Nigeria has entered into a new production-sharing contract (PSC) with energy giant TotalEnergies and indigenous firm South Atlantic Petroleum (Sapetro), marking a significant step in its effort to attract fresh investment into its oil sector under the recently introduced petroleum framework.
The agreement covers petroleum prospecting licences (PPL) 2000 and 2001, which were allocated during the 2024 licensing round. Together, the blocks span approximately 2,000 square kilometers in the Niger Delta Basin. According to the Nigerian Upstream Petroleum Regulatory Commission (NUPRC), TotalEnergies will serve as the lead contractor with an 80% interest, while Sapetro will hold the remaining 20%.
NUPRC Chief Executive, Gbenga Komolafe, described the deal as a milestone for Nigeria’s upstream industry. “This contract sets the stage for a dedicated exploration programme that will help us tap into deepwater resources, grow reserves, raise production levels, and enhance national energy security,” he said.
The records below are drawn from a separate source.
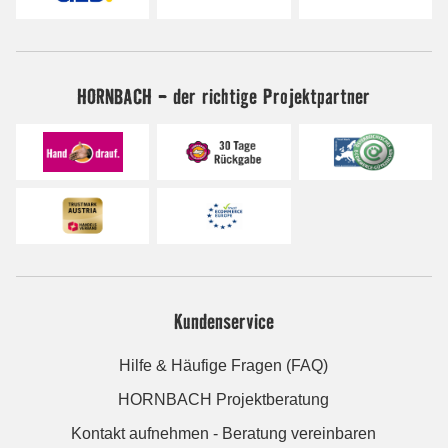
HORNBACH - der richtige Projektpartner
Kundenservice
Hilfe & Häufige Fragen (FAQ)
HORNBACH Projektberatung
Kontakt aufnehmen - Beratung vereinbaren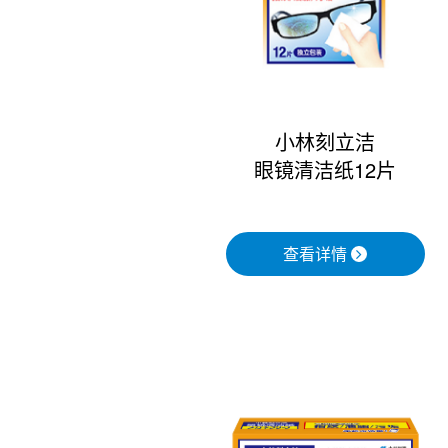
小林刻立洁
眼镜清洁纸12片
查看详情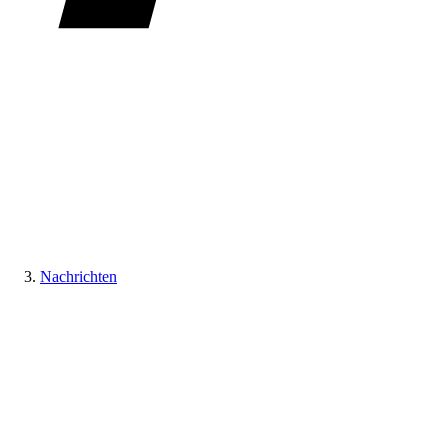
Nachrichten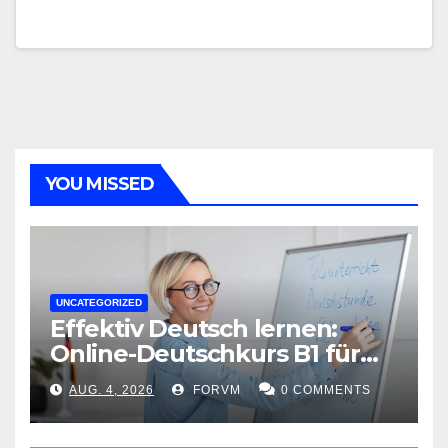
YOU MISSED
UNCATEGORIZED
Effektiv Deutsch lernen:
Online-Deutschkurs B1 für
flexible Lernerfolge
AUG. 4, 2026
FORVM
0 COMMENTS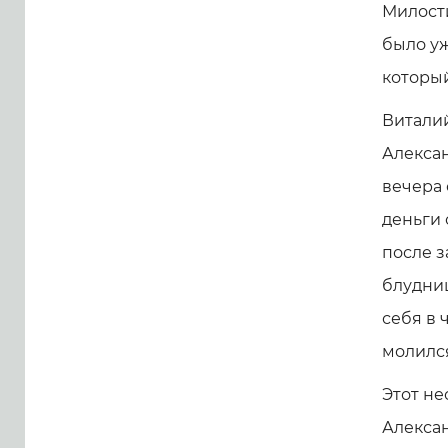
Милости
было уж
которы
Виталий
Алексан
вечера 
деньги 
после з
блудниц
себя в 
молился
Этот н
Алексан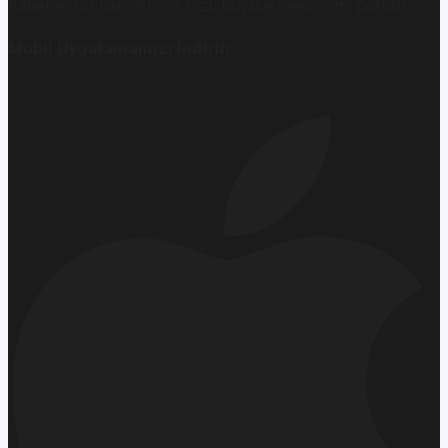
haberleri sunan yeni ve hızlı büyüyen ekonomi portalı.
Mobil Uygulamamızı İndirin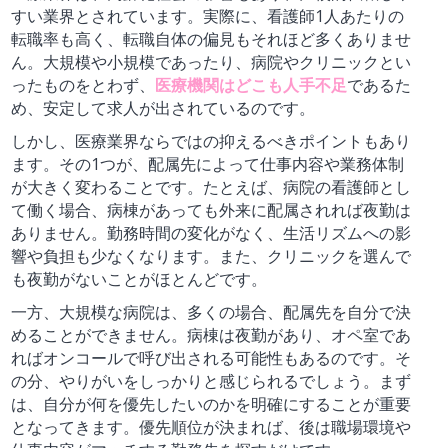
すい業界とされています。実際に、看護師1人あたりの
転職率も高く、転職自体の偏見もそれほど多くありませ
ん。大規模や小規模であったり、病院やクリニックとい
ったものをとわず、
医療機関はどこも人手不足
であるた
め、安定して求人が出されているのです。
しかし、医療業界ならではの抑えるべきポイントもあり
ます。その1つが、配属先によって仕事内容や業務体制
が大きく変わることです。たとえば、病院の看護師とし
て働く場合、病棟があっても外来に配属されれば夜勤は
ありません。勤務時間の変化がなく、生活リズムへの影
響や負担も少なくなります。また、クリニックを選んで
も夜勤がないことがほとんどです。
一方、大規模な病院は、多くの場合、配属先を自分で決
めることができません。病棟は夜勤があり、オペ室であ
ればオンコールで呼び出される可能性もあるのです。そ
の分、やりがいをしっかりと感じられるでしょう。まず
は、自分が何を優先したいのかを明確にすることが重要
となってきます。優先順位が決まれば、後は職場環境や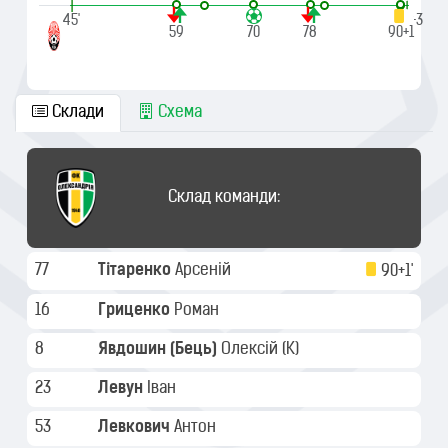
|
|
45'
90'+3
59
70
78
90+1
Склади
Схема
Склад команди:
77
Тітаренко
Арсеній
90+1'
16
Гриценко
Роман
8
Явдошин (Бець)
Олексій
(K)
23
Левун
Іван
53
Левкович
Антон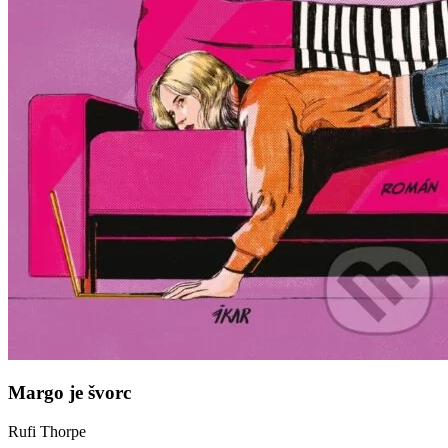
Margo je švorc
Rufi Thorpe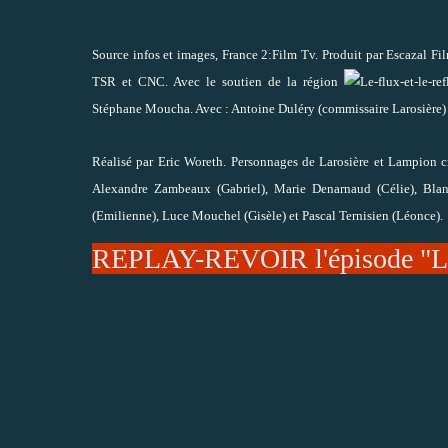
Source infos et images, France 2:Film Tv. Produit par Escazal F
TSR et CNC. Avec le soutien de la région
Stéphane Moucha. Avec : Antoine Duléry (commissaire Larosière)
Réalisé par Eric Woreth. Personnages de Larosière et Lampion c
Alexandre Zambeaux (Gabriel), Marie Denarnaud (Célie), Blan
(Emilienne), Luce Mouchel (Gisèle) et Pascal Ternisien (Léonce).
REPLAY-REVOIR l'épisode "Le f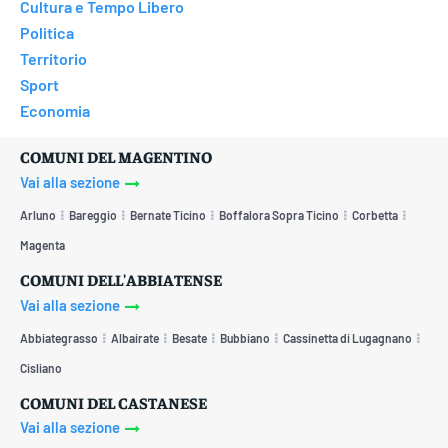
Cultura e Tempo Libero
Politica
Territorio
Sport
Economia
COMUNI DEL MAGENTINO
Vai alla sezione
Arluno
Bareggio
Bernate Ticino
Boffalora Sopra Ticino
Corbetta
Magenta
COMUNI DELL'ABBIATENSE
Vai alla sezione
Abbiategrasso
Albairate
Besate
Bubbiano
Cassinetta di Lugagnano
Cisliano
COMUNI DEL CASTANESE
Vai alla sezione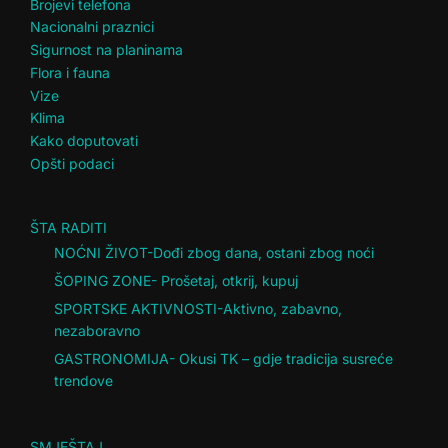
Brojevi telefona
Nacionalni praznici
Sigurnost na planinama
Flora i fauna
Vize
Klima
Kako doputovati
Opšti podaci
ŠTA RADITI
NOĆNI ŽIVOT-Dođi zbog dana, ostani zbog noći
ŠOPING ZONE- Prošetaj, otkrij, kupuj
SPORTSKE AKTIVNOSTI-Aktivno, zabavno,
nezaboravno
GASTRONOMIJA- Okusi TK – gdje tradicija susreće
trendove
SMJEŠTAJ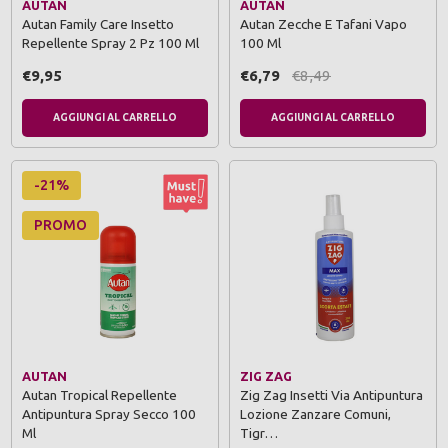
AUTAN
AUTAN
Autan Family Care Insetto
Autan Zecche E Tafani Vapo
Repellente Spray 2 Pz 100 Ml
100 Ml
€9,95
€6,79
€8,49
AGGIUNGI AL CARRELLO
AGGIUNGI AL CARRELLO
-21%
PROMO
AUTAN
ZIG ZAG
Autan Tropical Repellente
Zig Zag Insetti Via Antipuntura
Antipuntura Spray Secco 100
Lozione Zanzare Comuni,
Ml
Tigr…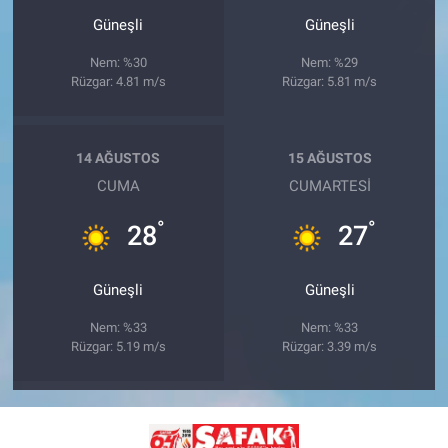
Güneşli
Güneşli
Nem: %30
Nem: %29
Rüzgar: 4.81 m/s
Rüzgar: 5.81 m/s
14 AĞUSTOS
15 AĞUSTOS
CUMA
CUMARTESI
°
°
28
27
Güneşli
Güneşli
Nem: %33
Nem: %33
Rüzgar: 5.19 m/s
Rüzgar: 3.39 m/s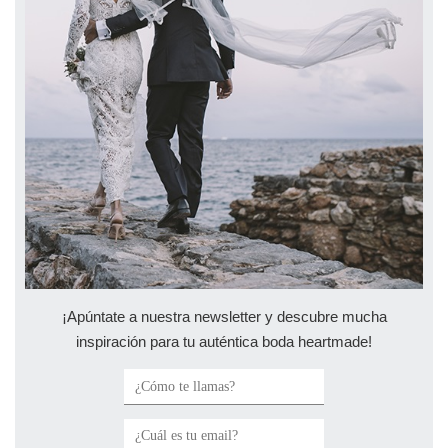
¡Apúntate a nuestra newsletter y descubre mucha
inspiración para tu auténtica boda heartmade!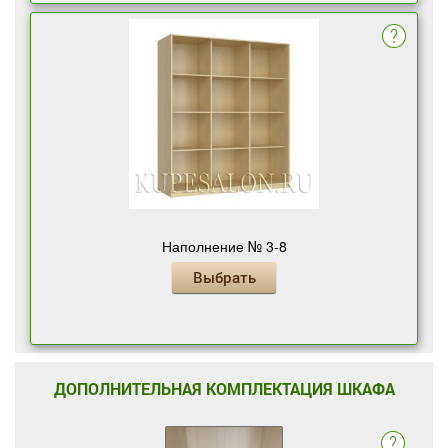
Наполнение № 3-8
Выбрать
ДОПОЛНИТЕЛЬНАЯ КОМПЛЕКТАЦИЯ ШКАФА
Key features of the agreement include provisions for signature and production bonuses, minimum work commitments, profit-sharing arrangements, and mandatory contributions to host community development. The contract also incorporates environmental protection clauses, ensuring that operators establish funds for decommissioning and site remediation.
For Nigeria, Africa’s top oil producer, the deal comes at a time when global shifts toward renewable energy and dwindling fossil fuel investment are pressuring traditional oil markets. By securing new exploration commitments, the government hopes to revitalize its upstream sector and position the country to compete effectively in a changing energy landscape.